To put it simply, one can consider that humans are capable of making decisions that are imperfect but complete (in the sense that they encompass all important aspects), whereas machines are adept at producing perfect but incomplete decisions. The goal is to establish an iterative system of suggestion and adjustment, where the Machine generates an optimized decision through computation, which the human expert reviews and adjusts by providing additional information (constraints, data changes, etc.) back to the Machine. The Machine then revises its suggestion accordingly, and this process continues until final validation by the human. Ultimately, the human has the final say, as they are the only ones who can truly “know” if everything is right. Throughout the process, the Machine utilizes its remarkable computational capabilities to offer optimized decisions at each stage.

This is the kind of system we implement at Kardinal, which is why our algorithms operate continuously: it allows them to make the best possible recommendation in real-time as the human expert provides ongoing adjustments.
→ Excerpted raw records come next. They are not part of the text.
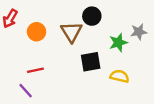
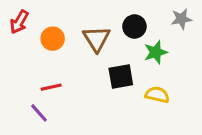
black circle: (92, 16) -> (134, 27), moved
gray star: (139, 32) -> (181, 19), moved

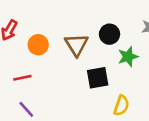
red line: (51, 87) -> (22, 78), moved
yellow semicircle: (157, 95) -> (121, 105), moved, turned 96

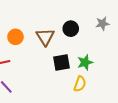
green star: (128, 57) -> (85, 62), moved

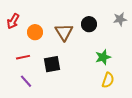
black square: (62, 62) -> (52, 64), moved
yellow semicircle: (80, 84) -> (108, 80), moved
Of course, this presents significant technical and theoretical challenges, as AI must solve a problem iteratively while being subordinate to human input, which is very different from the theoretical problems studied in a lab setting. Nevertheless, it is one of the keys to successful decision-making AI projects.

The Author

Cédric Hervet, Head of Science @Kardinal

Cédric Hervet is a PhD in Applied Mathematics and Co-Founder of Kardinal. For over a decade, he has been researching and designing Artificial Intelligence systems for industrial applications in telecommunications, digital marketing, and transportation.

His dual expertise in statistics/Machine Learning and algorithmics/Operations Research allows him to integrate these two major sets of techniques to design the intelligent systems of tomorrow.